表舞台1
「ミルティ僕のせいでごめんね。大丈夫だった?」
今、ミルティの真正面のソファに座っている申し訳なさそうな表情をしている美少年をぼんやり眺める。
ミルティは一週間前の怒涛の展開に今現在も頭がついていかないでいた。
目の前の美少年ことボルフス殿下は一週間前に正体がわかるまで、ミルティにとってよく行く花園で会う弟のような友人ボルフ君だった。
それが、この国の第3王子の13歳の誕生日の夜会にて第3王子ボルフスとして、いつも着ている少し良い服からその服で庶民が何年暮らしていけるのかというような煌びやかな衣装を見事に着こなして国王の隣に佇んでいた。
「……ミルティ大丈夫?疲れたのかい?」
隣でエスコートしてくれている婚約者のフランソワを見上げた。
彼はすらりとした美丈夫で並んで歩くと多くの令嬢の視線を感じる。
フランソワと婚約する事になった理由は他の多くの貴族家と同じように当主が決めたものだった。我が侯爵家とフランソワの伯爵家は繋がりが出きると双方都合が良いのだ。

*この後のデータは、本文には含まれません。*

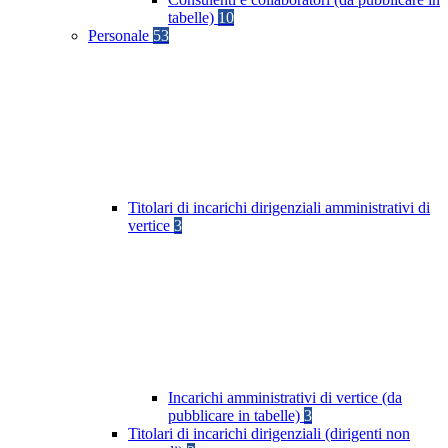
tabelle)
10
Personale
53
Titolari di incarichi dirigenziali amministrativi di
vertice
3
Incarichi amministrativi di vertice (da
pubblicare in tabelle)
3
Titolari di incarichi dirigenziali (dirigenti non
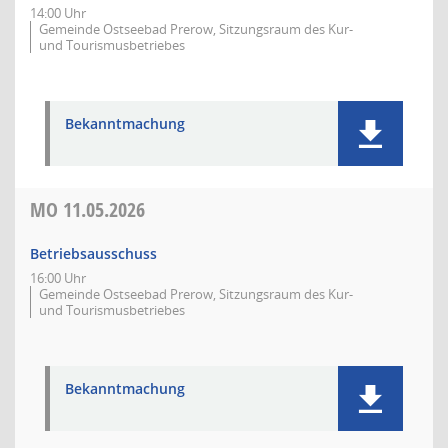
14:00 Uhr
Gemeinde Ostseebad Prerow, Sitzungsraum des Kur-
und Tourismusbetriebes
Bekanntmachung
MO
11.05.2026
Betriebsausschuss
16:00 Uhr
Gemeinde Ostseebad Prerow, Sitzungsraum des Kur-
und Tourismusbetriebes
Bekanntmachung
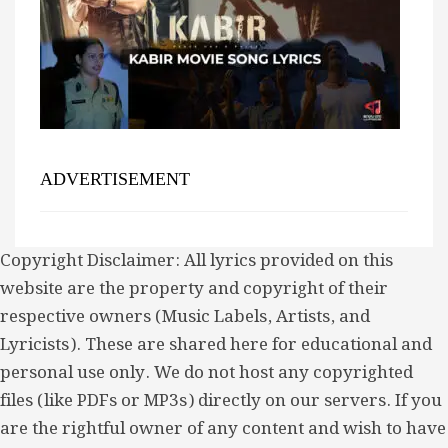
ADVERTISEMENT
Copyright Disclaimer: All lyrics provided on this
website are the property and copyright of their
respective owners (Music Labels, Artists, and
Lyricists). These are shared here for educational and
personal use only. We do not host any copyrighted
files (like PDFs or MP3s) directly on our servers. If you
are the rightful owner of any content and wish to have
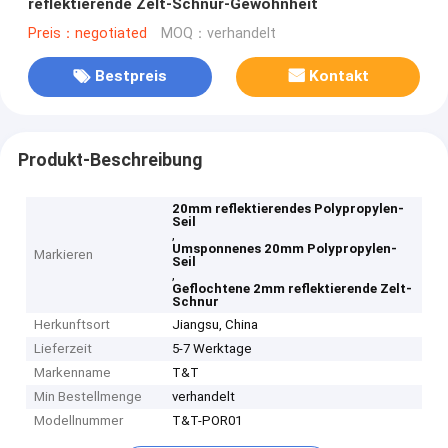
reflektierende Zelt-Schnur-Gewohnheit
Preis：negotiated
MOQ：verhandelt
Bestpreis
Kontakt
Produkt-Beschreibung
20mm reflektierendes Polypropylen-
Seil
,
Umsponnenes 20mm Polypropylen-
Markieren
Seil
,
Geflochtene 2mm reflektierende Zelt-
Schnur
Herkunftsort
Jiangsu, China
Lieferzeit
5-7 Werktage
Markenname
T&T
Min Bestellmenge
verhandelt
Modellnummer
T&T-POR01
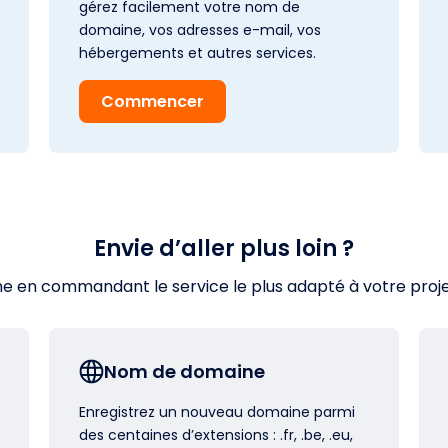
gérez facilement votre nom de
domaine, vos adresses e-mail, vos
hébergements et autres services.
Commencer
Envie d’aller plus loin ?
en commandant le service le plus adapté à votre projet s
Nom de domaine
Enregistrez un nouveau domaine parmi
des centaines d’extensions : .fr, .be, .eu,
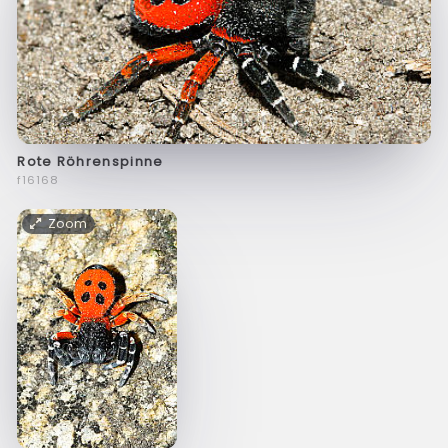
Rote Röhrenspinne
f16168
Zoom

フランソワとの婚約が決まった時周りの友人たちは皆羨ましがった。
あんな素敵な人と結婚できるなんて羨ましいと。
ミルティも市井に溢れる恋愛小説のような恋に憧れたこともあったけど、今は折り合いをつけている。
皆も言うように彼は容姿も良くて優しい素敵な婚約者だ。
王族の入場を知らせる鐘がなり、場は賑やかになる。
今日一番の注目は本日お披露目の第3王子のボルフス殿下の事だ。
最初に国王、王妃、第1王子、第2王子、第1王女、そして最後に第3王子が歩いて来る。
その第3王子を見て、ミルティは飛び上がるように驚いた。外見には出さず内心とても混乱していた。
何せ第3王子はミルティがよく行く花園で会う友人のボルフくんその人だったからだ。
「大丈夫かい?少し休みなよ」
ミルティが呆然としているのを疲れたからだと判断したらしいフランソワに促されてソファに誘導される。
今は王族への挨拶の時間だから時間があるのだ。
ミルティも侯爵家だが、侯爵家の当主ではなく、婚約者もいて今は婚約者がエスコートしているから挨拶には行く必要がないのだ。
これが婚約者のいない令嬢だったら顔を売るために当主について挨拶に行く事になっただろう。
また、フランソワも嫡男ではあるが伯爵家なのでわざわざ伯爵程度の嫡男が挨拶に行くことはない。